By the time the 1970 festival was over, I’d recorded about 18 hours of highlights from those festivals. Over the years I’ve listened back to them and wished I could have made recordings directly from the mixing board, but instead these were made from the audience and dependent on the sounds that were amplified by the mics, the PA system and the musicians’ own instrument amplifiers. Compared with the sound of studio-made recordings, their technical quality is fair at best; but they are reasonably faithful reproductions of the sound that the festival audience heard. I took one of those recordings, a song by Magic Sam, and put it in Worlds of Music, but other than that none of the recordings ever was published and few of them circulated. At the time, I was under the impression that both festivals were being recorded by professional sound technicians, targeted for issue on LP recordings soon afterwards. A sound truck from Atlantic Records was prominent at the 1970 festival, and I worried that our band’s performance might not have been up to their standard. I need not have worried, because no recordings ever were released; and years later, I was told that those professional recordings had somehow disappeared. I knew that at least one other person, John Fishel, had made recordings from the audience, as I had done, because some of his were issued by Delmark Records several years later; but until a couple of years ago when his brother and his son were in touch with me about my recordings, I hadn’t realized that ours were the only ones to survive, more than forty years later.
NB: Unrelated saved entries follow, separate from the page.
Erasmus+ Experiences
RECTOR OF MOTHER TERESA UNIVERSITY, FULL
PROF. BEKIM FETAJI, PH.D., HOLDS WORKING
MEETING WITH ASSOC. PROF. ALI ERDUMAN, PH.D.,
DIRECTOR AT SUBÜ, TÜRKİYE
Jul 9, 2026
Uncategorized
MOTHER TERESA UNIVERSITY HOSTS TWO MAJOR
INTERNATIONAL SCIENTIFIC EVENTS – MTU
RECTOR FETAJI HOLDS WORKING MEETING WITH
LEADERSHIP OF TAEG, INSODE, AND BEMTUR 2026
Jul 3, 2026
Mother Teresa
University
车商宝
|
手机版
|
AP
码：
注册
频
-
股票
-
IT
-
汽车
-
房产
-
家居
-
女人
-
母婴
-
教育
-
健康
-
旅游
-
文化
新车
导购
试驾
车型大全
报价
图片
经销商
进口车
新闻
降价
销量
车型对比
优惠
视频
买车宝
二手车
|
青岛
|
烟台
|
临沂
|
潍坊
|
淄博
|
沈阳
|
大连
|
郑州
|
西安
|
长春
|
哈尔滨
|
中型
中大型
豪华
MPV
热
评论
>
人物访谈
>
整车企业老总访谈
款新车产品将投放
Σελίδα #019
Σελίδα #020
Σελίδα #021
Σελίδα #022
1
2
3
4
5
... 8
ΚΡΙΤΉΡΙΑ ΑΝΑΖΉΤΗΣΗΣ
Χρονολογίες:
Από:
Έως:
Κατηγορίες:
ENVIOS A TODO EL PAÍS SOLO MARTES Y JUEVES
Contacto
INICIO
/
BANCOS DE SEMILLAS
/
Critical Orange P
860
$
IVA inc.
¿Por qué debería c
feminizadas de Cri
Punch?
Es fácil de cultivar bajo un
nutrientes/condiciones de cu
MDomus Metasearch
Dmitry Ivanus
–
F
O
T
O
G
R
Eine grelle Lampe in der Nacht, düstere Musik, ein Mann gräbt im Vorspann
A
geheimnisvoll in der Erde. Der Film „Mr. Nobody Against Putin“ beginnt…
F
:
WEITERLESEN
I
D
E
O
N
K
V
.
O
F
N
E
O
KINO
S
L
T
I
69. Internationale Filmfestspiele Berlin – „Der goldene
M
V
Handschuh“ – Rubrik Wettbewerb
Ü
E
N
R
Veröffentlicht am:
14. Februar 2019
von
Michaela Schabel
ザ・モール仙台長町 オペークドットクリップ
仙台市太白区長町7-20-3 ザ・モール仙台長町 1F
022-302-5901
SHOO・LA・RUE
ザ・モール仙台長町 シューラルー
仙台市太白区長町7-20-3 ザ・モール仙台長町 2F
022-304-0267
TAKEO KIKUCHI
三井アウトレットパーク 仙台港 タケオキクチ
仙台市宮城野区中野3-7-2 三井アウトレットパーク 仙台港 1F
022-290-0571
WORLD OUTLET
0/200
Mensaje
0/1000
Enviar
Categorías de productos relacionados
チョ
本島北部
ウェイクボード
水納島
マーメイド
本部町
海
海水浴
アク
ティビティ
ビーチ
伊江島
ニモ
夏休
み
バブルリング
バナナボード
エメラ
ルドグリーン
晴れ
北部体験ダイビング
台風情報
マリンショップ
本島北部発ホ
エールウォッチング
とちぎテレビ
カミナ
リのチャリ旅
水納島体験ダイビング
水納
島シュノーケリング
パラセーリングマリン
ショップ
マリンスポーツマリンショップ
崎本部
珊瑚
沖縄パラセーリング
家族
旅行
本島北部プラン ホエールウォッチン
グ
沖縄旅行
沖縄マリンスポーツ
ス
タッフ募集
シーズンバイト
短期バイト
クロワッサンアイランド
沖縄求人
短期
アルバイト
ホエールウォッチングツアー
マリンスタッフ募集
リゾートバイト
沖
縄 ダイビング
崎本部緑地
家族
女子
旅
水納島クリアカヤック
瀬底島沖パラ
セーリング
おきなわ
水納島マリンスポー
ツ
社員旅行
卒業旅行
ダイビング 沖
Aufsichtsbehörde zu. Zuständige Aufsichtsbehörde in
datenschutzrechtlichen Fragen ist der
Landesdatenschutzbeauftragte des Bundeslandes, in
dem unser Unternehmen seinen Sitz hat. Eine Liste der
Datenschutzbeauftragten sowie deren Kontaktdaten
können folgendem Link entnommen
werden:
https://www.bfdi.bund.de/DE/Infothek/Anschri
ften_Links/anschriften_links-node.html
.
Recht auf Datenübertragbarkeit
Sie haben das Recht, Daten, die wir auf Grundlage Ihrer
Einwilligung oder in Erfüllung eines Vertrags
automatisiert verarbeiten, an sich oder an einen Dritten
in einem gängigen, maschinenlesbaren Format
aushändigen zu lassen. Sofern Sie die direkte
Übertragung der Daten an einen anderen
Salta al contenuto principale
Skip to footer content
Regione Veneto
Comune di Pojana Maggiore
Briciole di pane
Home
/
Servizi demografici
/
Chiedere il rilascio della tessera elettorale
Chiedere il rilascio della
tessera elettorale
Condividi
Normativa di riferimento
Jim Fishel was in touch with me asking whether I still had those recordings and if so, what were they, and would it be possible to use one or two for a reissue project that he and his son Parker were proposing through a retro Nashville outfit, Third Man Records. They were planning to release a vinyl LP set commemorating the 1969 festival in recordings, for the niche audience for blues was also inclined toward the older formats, such as vinyl, rather than CD. In fact, back in the 1960s when LPs were current, many blues aficionados preferred the sound from the original shellac 78 rpm records. Jim and Parker were especially interested in my recordings of Son House; later, it turned out he wanted to hear what I had recorded of Freddy King. I retrieved these and digitized them, edited them, and sent them along. Parker was very pleased with the results, and it now looks as if some or all of them will make it onto the reissue. The Fishels are doing this in the right way, licensing the recordings and paying the musicians or their heirs. The music from both festivals was magnificent; and although these recordings don’t have the sound quality of those made with professional equipment, their sound quality has something in its favor that high fidelity recordings from that era do not. That is, in keeping with the retro aesthetic, they have the quality of being well worn, or broken in, with the aura of good and proper use about them. There is something in the hipster aesthetic that prefers the older analog sound (tube equipment, etc.) to the pristine sterility of digital sound. Like a black and white still photograph, these recordings evoke the historical past, which of course they now represent.